**Data for processing**.
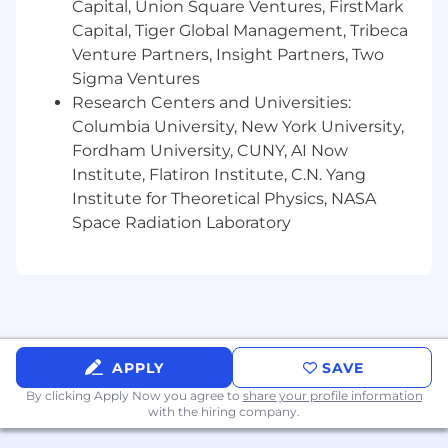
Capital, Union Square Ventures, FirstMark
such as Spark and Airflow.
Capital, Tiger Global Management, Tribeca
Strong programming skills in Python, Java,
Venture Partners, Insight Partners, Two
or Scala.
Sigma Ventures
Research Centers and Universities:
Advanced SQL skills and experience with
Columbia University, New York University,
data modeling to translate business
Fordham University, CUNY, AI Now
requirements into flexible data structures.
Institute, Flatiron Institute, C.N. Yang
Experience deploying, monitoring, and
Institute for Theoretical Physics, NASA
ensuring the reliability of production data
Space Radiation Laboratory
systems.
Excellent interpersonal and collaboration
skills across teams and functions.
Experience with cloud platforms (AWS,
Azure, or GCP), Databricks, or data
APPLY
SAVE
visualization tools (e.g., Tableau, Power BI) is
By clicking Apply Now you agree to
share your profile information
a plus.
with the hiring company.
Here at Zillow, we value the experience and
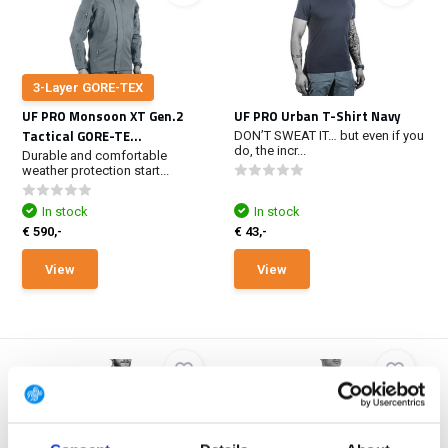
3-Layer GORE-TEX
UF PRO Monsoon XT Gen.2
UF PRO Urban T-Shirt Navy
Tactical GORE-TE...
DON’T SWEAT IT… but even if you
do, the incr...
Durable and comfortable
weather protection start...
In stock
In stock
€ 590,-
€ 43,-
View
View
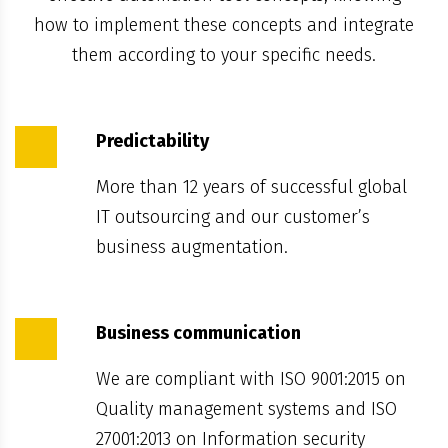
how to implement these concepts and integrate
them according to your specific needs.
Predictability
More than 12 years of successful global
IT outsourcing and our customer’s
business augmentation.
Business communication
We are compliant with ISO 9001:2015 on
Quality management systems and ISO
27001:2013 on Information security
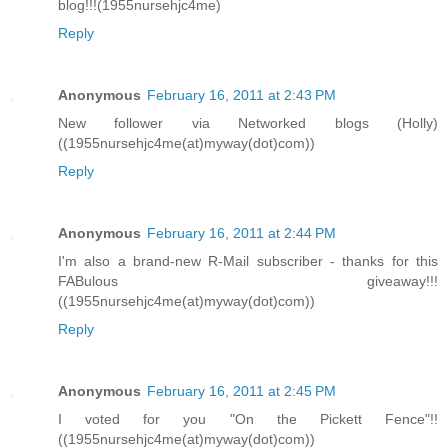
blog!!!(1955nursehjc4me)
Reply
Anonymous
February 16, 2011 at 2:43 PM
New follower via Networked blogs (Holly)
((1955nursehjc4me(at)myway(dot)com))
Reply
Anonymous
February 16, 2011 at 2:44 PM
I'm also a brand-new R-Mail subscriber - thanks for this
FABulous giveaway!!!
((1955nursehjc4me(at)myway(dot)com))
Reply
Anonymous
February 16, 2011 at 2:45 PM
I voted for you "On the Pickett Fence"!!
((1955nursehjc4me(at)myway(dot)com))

--

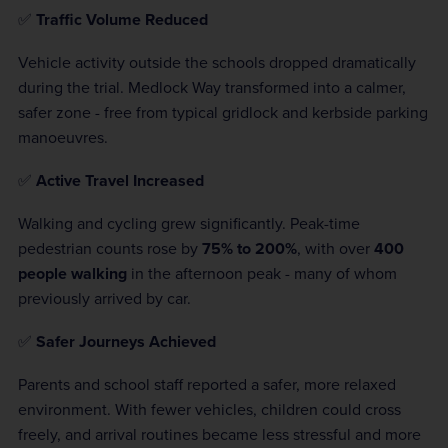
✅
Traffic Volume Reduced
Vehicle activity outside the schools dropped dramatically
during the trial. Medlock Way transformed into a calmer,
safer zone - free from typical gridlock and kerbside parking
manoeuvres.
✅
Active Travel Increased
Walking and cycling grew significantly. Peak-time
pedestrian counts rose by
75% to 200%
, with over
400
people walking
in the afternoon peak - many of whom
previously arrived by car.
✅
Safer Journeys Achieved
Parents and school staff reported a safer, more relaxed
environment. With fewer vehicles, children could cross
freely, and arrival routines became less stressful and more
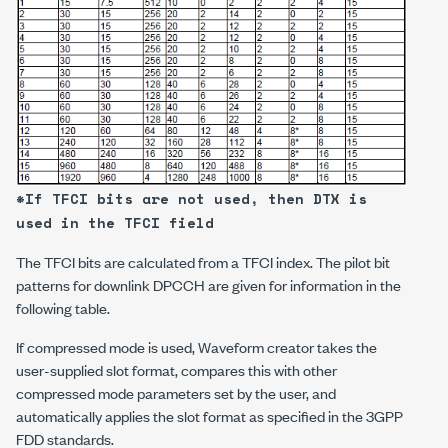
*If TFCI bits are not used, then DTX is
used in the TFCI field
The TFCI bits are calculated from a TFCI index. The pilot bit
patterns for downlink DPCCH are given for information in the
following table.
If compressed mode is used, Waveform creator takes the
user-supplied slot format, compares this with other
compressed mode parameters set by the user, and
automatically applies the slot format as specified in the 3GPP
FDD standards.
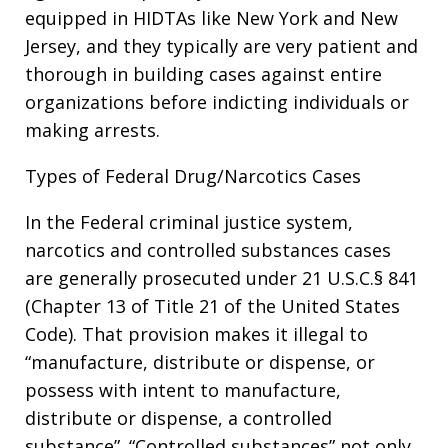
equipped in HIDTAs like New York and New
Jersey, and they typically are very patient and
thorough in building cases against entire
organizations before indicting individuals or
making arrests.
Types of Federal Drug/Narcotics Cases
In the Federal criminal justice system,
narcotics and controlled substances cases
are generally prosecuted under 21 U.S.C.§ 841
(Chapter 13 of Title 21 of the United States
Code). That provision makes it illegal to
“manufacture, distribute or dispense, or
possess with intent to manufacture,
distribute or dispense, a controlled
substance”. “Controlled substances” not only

**Exercise instructions**. Transcribe each line of the data above, unaltered, from the one where "manoeuvres." appears to the one where "Parents and school" appears, inclusive of both.

**Task answer**.
manoeuvres.
✅
Active Travel Increased
Walking and cycling grew significantly. Peak-time
pedestrian counts rose by
75% to 200%
, with over
400
people walking
in the afternoon peak - many of whom
previously arrived by car.
✅
Safer Journeys Achieved
Parents and school staff reported a safer, more relaxed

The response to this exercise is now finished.